Наверное, это был опрометчивый поступок: правильней было бы проявить терпение, дослушать его, но было страшно. Страшно прерываться и отступать на шаг назад перед пропастью, в которую так долго собирался спрыгнуть. Казалось бы, ей было известно все о его руках: как они умеют защищать, сокрушать, как умело замешивают тесто. Но Вивьен и не представляла, как легко они могут обхватить ее, приподнять от пола, будто бы она ничего не весит. Они не дают ей упасть в эту пропасть, а когда ставят обратно, то не дают опомниться и задирают рубашку на спине. Каждый новый поцелуй распаляет Якумо все больше, и нет никакого намека на былую застенчивость. Вивьен обнимает его за шею, чтобы удержаться, ей почти больно, так сильно он стискивает кожу на бедрах, но это добрая боль.
Его прикосновения, его запах, его тело, его сбившееся дыхание — все это каким-то вихрем, точно на шабаше, мчится в ее голове и обрывается бессвязно, странно, загадочно, дразня, взбудораживая, но не удовлетворяя.

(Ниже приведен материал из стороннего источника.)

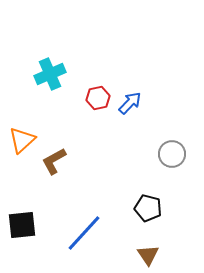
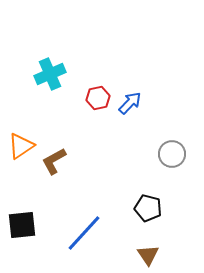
orange triangle: moved 1 px left, 6 px down; rotated 8 degrees clockwise
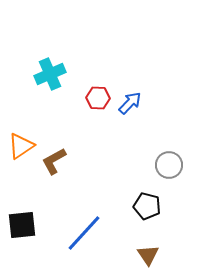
red hexagon: rotated 15 degrees clockwise
gray circle: moved 3 px left, 11 px down
black pentagon: moved 1 px left, 2 px up
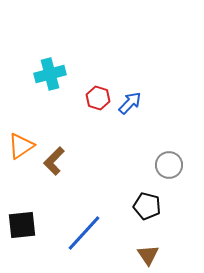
cyan cross: rotated 8 degrees clockwise
red hexagon: rotated 15 degrees clockwise
brown L-shape: rotated 16 degrees counterclockwise
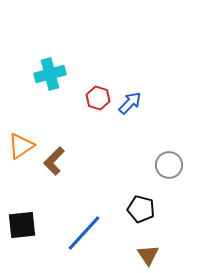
black pentagon: moved 6 px left, 3 px down
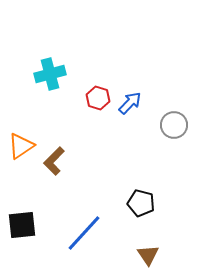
gray circle: moved 5 px right, 40 px up
black pentagon: moved 6 px up
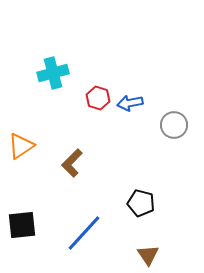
cyan cross: moved 3 px right, 1 px up
blue arrow: rotated 145 degrees counterclockwise
brown L-shape: moved 18 px right, 2 px down
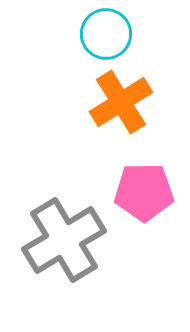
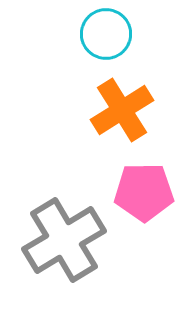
orange cross: moved 1 px right, 8 px down
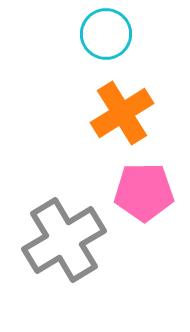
orange cross: moved 3 px down
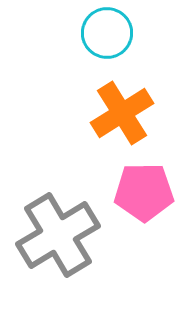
cyan circle: moved 1 px right, 1 px up
gray cross: moved 6 px left, 5 px up
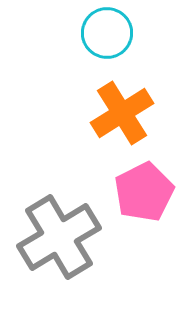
pink pentagon: rotated 26 degrees counterclockwise
gray cross: moved 1 px right, 2 px down
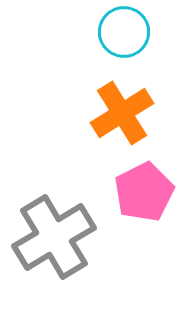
cyan circle: moved 17 px right, 1 px up
gray cross: moved 5 px left
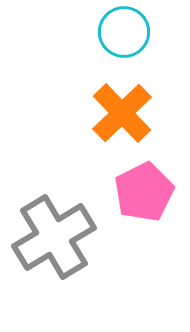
orange cross: rotated 12 degrees counterclockwise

Вивьен нескромно проникает руками под его майку.
О том, каким стройным поджарым телом обладал Якумо, Вивьен хорошо было известно: все дело было в его камуфлированном костюме, а точнее в отсутствующей куртке на нем. Якумо прикрывал рельефные плечи и торс одной майкой на застежке, которая обтягивала до неприличия, подчеркивая все что можно и все что нельзя, и, иногда казалось, трещала по швам, когда он расправлял уставшие от однообразного положения руки. Да, конечно, поначалу Вивьен время от времени заостряла внимание на выступающем прессе или на изгибах поясницы. А как тут реагировать, когда молодой мужчина щеголяет почем зря чуть ли не голый? Потом уж привыкла, и хорошо, что он не забывал кровавую вуаль на вылазки. Так привыкать пришлось бы дольше… Гораздо дольше. Однако остатки здравого смысла все равно обещают покинуть, и с зажмуренными глазами она чувствует, как его тело под майкой содрогается от малейшего ее касания, как замирают и напрягаются его мышцы под кожей, и понимает, что краснеет почти до неприличия сильно.
Ее окатывает воздух холодной волной при резком звуке — рубашка, потеряв все пуговицы, летит куда-то в сторону и очень далеко, за ней в полет отправляется и майка.